Cursor’s codebase indexing handles the architecture layer automatically. Enhance it with:

.cursor/rules
This is a large-scale payment processing platform.
Key modules:
- /src/payments/ - Payment processing (Stripe, PayPal, internal ledger)
- /src/accounts/ - User account management and KYC
- /src/notifications/ - Event-driven notification system
- /src/shared/ - Shared types, utilities, and base classes
When modifying any module, always check:
1. The module's public API in its index.ts barrel export
2. Integration tests in /tests/integration/{module-name}/
3. The event contracts in /src/shared/events/

Use @file and @folder mentions to pull specific context into conversations. For cross-cutting changes, reference the dependency graph: @src/shared/types/payment.ts before modifying any payment-related module.

Before modifying anything, map the blast radius of your change.

Create living architecture documents that AI tools can reference.

Use Cursor’s agent mode to generate and maintain architecture summaries:

Scan the /src directory and create a concise architectural summary.
For each top-level module, document:
- Purpose (one sentence)
- Public API surface (exported functions/classes)
- Dependencies on other modules
- Database tables it owns
Save this to .cursor/architecture.md

Reference this file in future conversations with @.cursor/architecture.md.

Strategy 3: Incremental Modification with Verification

Section titled “Strategy 3: Incremental Modification with Verification”

Never attempt a large change in a single pass. Break it into verifiable steps.

  1. Identify all files that need to change

    Ask the AI to list every file affected before writing a single line of code. Review this list against your own understanding.

  2. Modify shared interfaces first

    Start with type definitions, interfaces, and contracts. These changes propagate errors that reveal hidden dependencies.

  3. Update implementations one module at a time

    Modify each consuming module independently. Run that module’s tests before moving to the next.

  4. Run integration tests after each module

    Do not wait until all modules are updated. Catch integration failures early.

  5. Final cross-cutting verification

    Run the full test suite, check for type errors across the entire codebase, and review the complete diff before committing.
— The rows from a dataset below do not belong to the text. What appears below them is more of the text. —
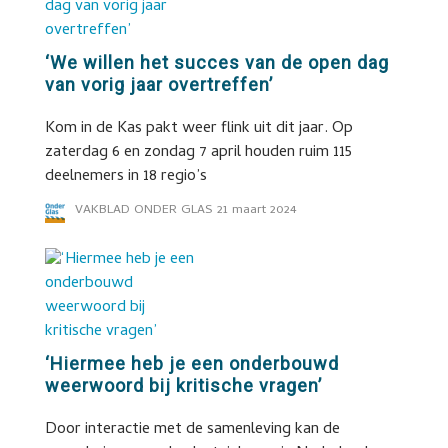
‘We willen het succes van de open dag
van vorig jaar overtreffen’
Kom in de Kas pakt weer flink uit dit jaar. Op
zaterdag 6 en zondag 7 april houden ruim 115
deelnemers in 18 regio’s
VAKBLAD ONDER GLAS
21 maart 2024
‘Hiermee heb je een onderbouwd
weerwoord bij kritische vragen’
Door interactie met de samenleving kan de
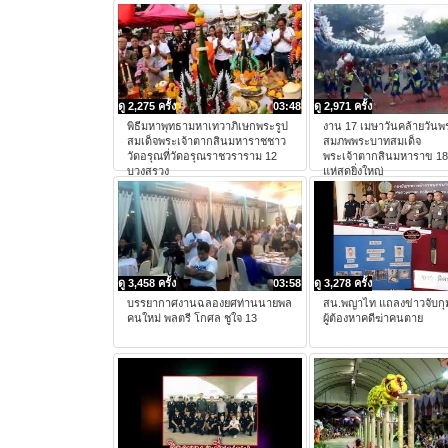
ดู 2,275 ครั้ง
03:48
ดู 2,971 ครั้ง
พิธีมหาพุทธามหาเทวาภิเษกพระรูป
งาน 17 เมษาวันคล้ายวัน
สมเด็จพระเจ้าตากสินมหาราชชาว
สมภพพระบาทสมเด็จ
วัดอรุณที่วัดอรุณราชวราราม 12
พระเจ้าตากสินมหาราข 1
บวงสรวง
แห่สุดยิ่งใหญ่
ดู 3,458 ครั้ง
03:58
ดู 3,278 ครั้ง
บรรยากาศงานฉลองยศท่านนายพล
สน.พญาไท แถลงข่าวจับกุ
คนใหม่ พลตรี โกศล ชูใจ 13
ผู้ต้องหาคดีฆ่าคนตาย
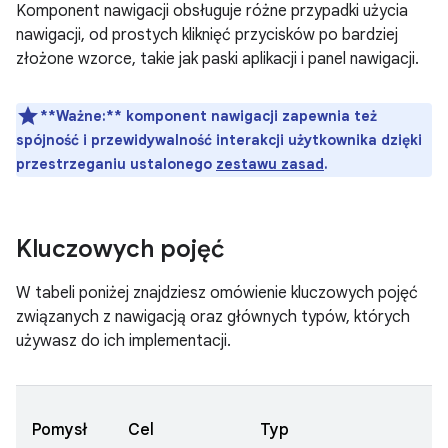
Komponent nawigacji obsługuje różne przypadki użycia
nawigacji, od prostych kliknięć przycisków po bardziej
złożone wzorce, takie jak paski aplikacji i panel nawigacji.
**Ważne:**
komponent nawigacji zapewnia też
spójność i przewidywalność interakcji użytkownika dzięki
przestrzeganiu ustalonego
zestawu zasad
.
Kluczowych pojęć
W tabeli poniżej znajdziesz omówienie kluczowych pojęć
związanych z nawigacją oraz głównych typów, których
używasz do ich implementacji.
Pomysł
Cel
Typ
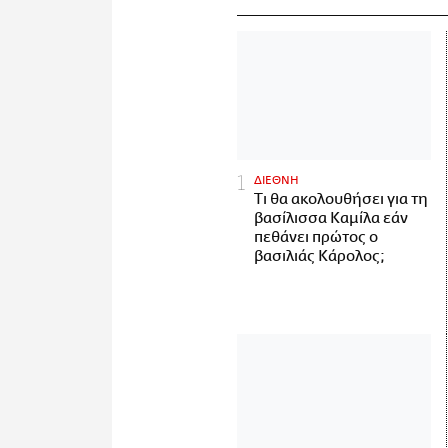
ΔΙΕΘΝΗ
Τι θα ακολουθήσει για τη
βασίλισσα Καμίλα εάν
πεθάνει πρώτος ο
βασιλιάς Κάρολος;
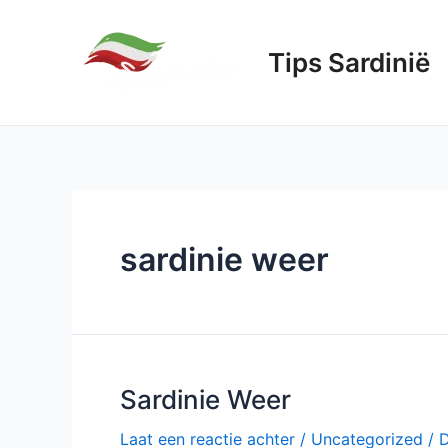
Ga
naar
Tips Sardinië
de
inhoud
sardinie weer
Sardinie Weer
Laat een reactie achter
/
Uncategorized
/ 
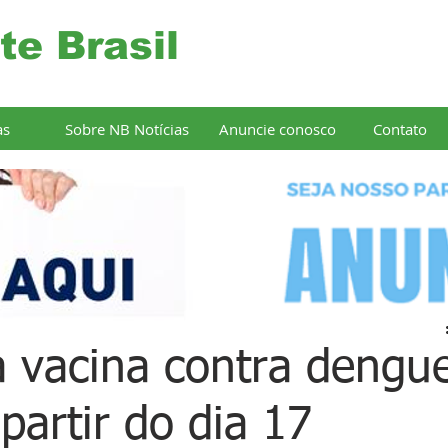
te Brasil
as
Sobre NB Notícias
Anuncie conosco
Contato
a vacina contra dengu
partir do dia 17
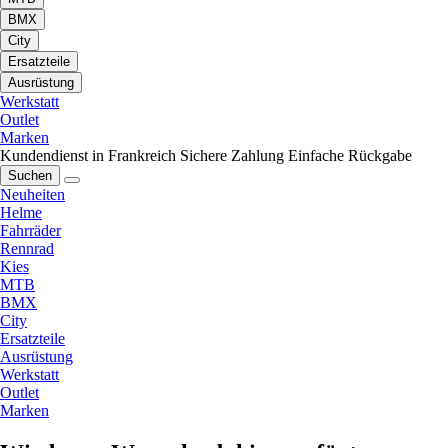
BMX
City
Ersatzteile
Ausrüstung
Werkstatt
Outlet
Marken
Kundendienst in Frankreich
Sichere Zahlung
Einfache Rückgabe
Suchen
Neuheiten
Helme
Fahrräder
Rennrad
Kies
MTB
BMX
City
Ersatzteile
Ausrüstung
Werkstatt
Outlet
Marken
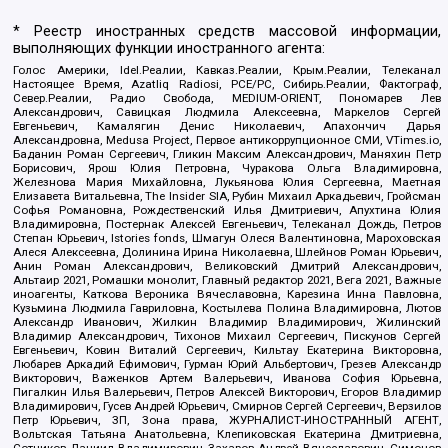
* Реестр иностранных средств массовой информации,
выполняющих функции иностранного агента:
Голос Америки, Idel.Реалии, Кавказ.Реалии, Крым.Реалии, Телеканал
Настоящее Время, Azatliq Radiosi, PCE/PC, Сибирь.Реалии, Фактограф,
Север.Реалии, Радио Свобода, MEDIUM-ORIENT, Пономарев Лев
Александрович, Савицкая Людмила Алексеевна, Маркелов Сергей
Евгеньевич, Камалягин Денис Николаевич, Апахончич Дарья
Александровна, Medusa Project, Первое антикоррупционное СМИ, VTimes.io,
Баданин Роман Сергеевич, Гликин Максим Александрович, Маняхин Петр
Борисович, Ярош Юлия Петровна, Чуракова Ольга Владимировна,
Железнова Мария Михайловна, Лукьянова Юлия Сергеевна, Маетная
Елизавета Витальевна, The Insider SIA, Рубин Михаил Аркадьевич, Гройсман
Софья Романовна, Рождественский Илья Дмитриевич, Апухтина Юлия
Владимировна, Постернак Алексей Евгеньевич, Телеканал Дождь, Петров
Степан Юрьевич, Istories fonds, Шмагун Олеся Валентиновна, Мароховская
Алеся Алексеевна, Долинина Ирина Николаевна, Шлейнов Роман Юрьевич,
Анин Роман Александрович, Великовский Дмитрий Александрович,
Альтаир 2021, Ромашки монолит, Главный редактор 2021, Вега 2021, Важные
иноагенты, Каткова Вероника Вячеславовна, Карезина Инна Павловна,
Кузьмина Людмила Гавриловна, Костылева Полина Владимировна, Лютов
Александр Иванович, Жилкин Владимир Владимирович, Жилинский
Владимир Александрович, Тихонов Михаил Сергеевич, Пискунов Сергей
Евгеньевич, Ковин Виталий Сергеевич, Кильтау Екатерина Викторовна,
Любарев Аркадий Ефимович, Гурман Юрий Альбертович, Грезев Александр
Викторович, Важенков Артем Валерьевич, Иванова София Юрьевна,
Пигалкин Илья Валерьевич, Петров Алексей Викторович, Егоров Владимир
Владимирович, Гусев Андрей Юрьевич, Смирнов Сергей Сергеевич, Верзилов
Петр Юрьевич, ЗП, Зона права, ЖУРНАЛИСТ-ИНОСТРАННЫЙ АГЕНТ,
Вольтская Татьяна Анатольевна, Клепиковская Екатерина Дмитриевна,
Сотников Даниил Владимирович, Захаров Андрей Вячеславович, Симонов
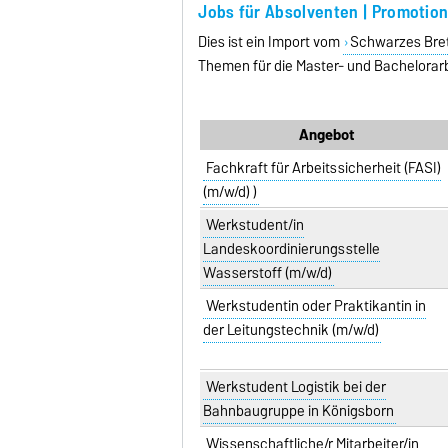
Jobs für Absolventen | Promotions
Dies ist ein Import vom
Schwarzes Bret
Themen für die Master- und Bachelorarb
Angebot
Fachkraft für Arbeitssicherheit (FASI)
(m/w/d) )
Werkstudent/in
Landeskoordinierungsstelle
Wasserstoff (m/w/d)
Werkstudentin oder Praktikantin in
der Leitungstechnik (m/w/d)
Werkstudent Logistik bei der
Bahnbaugruppe in Königsborn
Wissenschaftliche/r Mitarbeiter/in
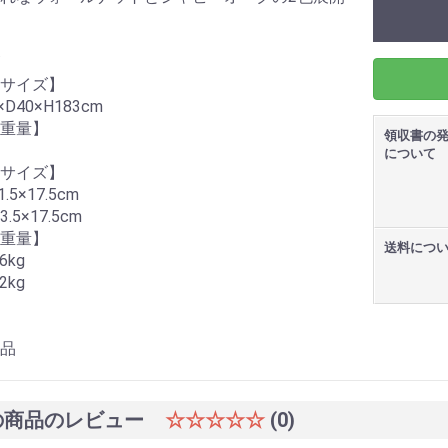
サイズ】
×D40×H183cm
重量】
領収書の
について
サイズ】
1.5×17.5cm
43.5×17.5cm
重量】
送料につ
36kg
32kg
品
の商品のレビュー
☆☆☆☆☆
(0)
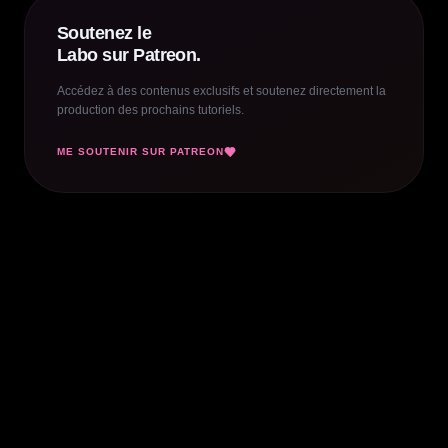
Soutenez le
Labo sur Patreon.
Accédez à des contenus exclusifs et soutenez directement la
production des prochains tutoriels.
ME SOUTENIR SUR PATREON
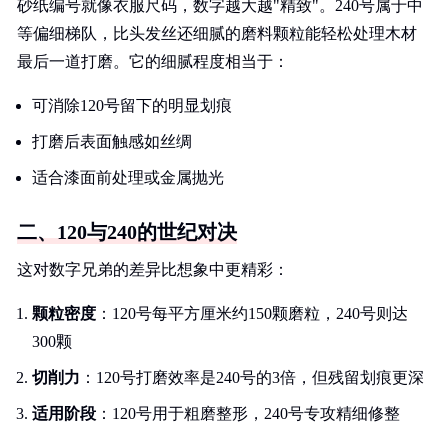
砂纸编号就像衣服尺码，数字越大越"精致"。240号属于中
等偏细梯队，比头发丝还细腻的磨料颗粒能轻松处理木材
最后一道打磨。它的细腻程度相当于：
可消除120号留下的明显划痕
打磨后表面触感如丝绸
适合漆面前处理或金属抛光
二、120与240的世纪对决
这对数字兄弟的差异比想象中更精彩：
颗粒密度
：120号每平方厘米约150颗磨粒，240号则达
300颗
切削力
：120号打磨效率是240号的3倍，但残留划痕更深
适用阶段
：120号用于粗磨整形，240号专攻精细修整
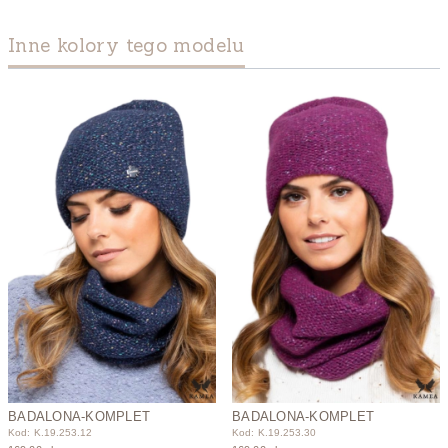
Inne kolory tego modelu
BADALONA-KOMPLET
BADALONA-KOMPLET
Kod: K.19.253.12
Kod: K.19.253.30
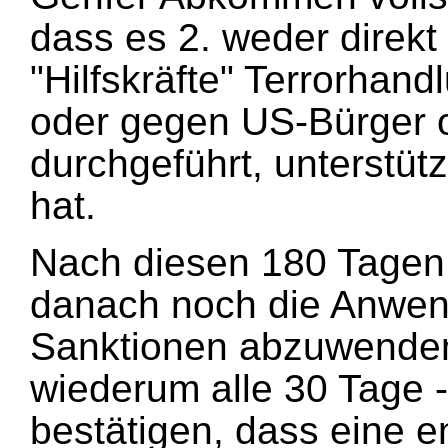
dass es 2. weder direk
"Hilfskräfte" Terrorhan
oder gegen US-Bürger 
durchgeführt, unterstütz
hat.
Nach diesen 180 Tagen w
danach noch die Anwe
Sanktionen abzuwende
wiederum alle 30 Tage 
bestätigen, dass eine 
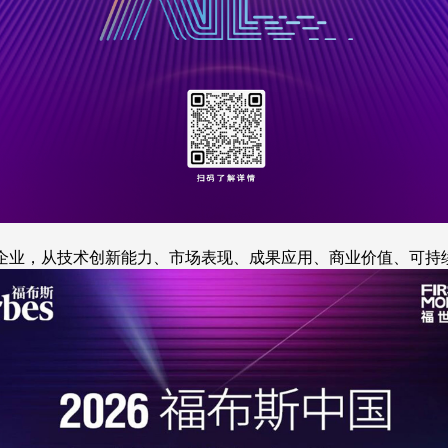
业，从技术创新能力、市场表现、成果应用、商业价值、可持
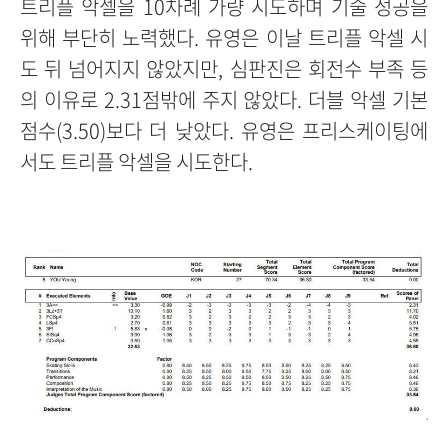
트리플 악셀을 10차례 가량 시도하며 기술 성공을
위해 부단히 노력했다. 유영은 이날 트리플 악셀 시
도 뒤 넘어지지 않았지만, 심판진은 회전수 부족 등
의 이유로 2.31점밖에 주지 않았다. 더블 악셀 기본
점수(3.50)보다 더 낮았다. 유영은 프리스케이팅에
서도 트리플 악셀을 시도한다.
Large codebases inevitably contain legacy code. AI tools can help navigate it, but you need specific strategies.

Find the most recent, well-written module that follows current conventions. Use it as the reference pattern for AI to follow when modifying legacy code.

“The AI keeps hallucinating file paths and import names.” Your context layer is too thin. Add explicit file listings to your rules file, or ask the AI to search for the correct paths before generating code: “First, find where UserService is actually defined in this codebase, then write the import.”

“Changes work in isolation but break integration.” You skipped the dependency mapping step. Always map the blast radius before starting. Use the incremental modification strategy with verification between each phase.

“The AI suggests patterns that conflict with our architecture.” Your architecture layer documentation is missing or stale. Invest time in maintaining CLAUDE.md or .cursor/rules files that encode architectural decisions and constraints.

“Context window fills up before I finish my task.” Break the task into sub-tasks. Each sub-task should be completable within a single conversation. Use architecture summaries to quickly re-establish context in new sessions.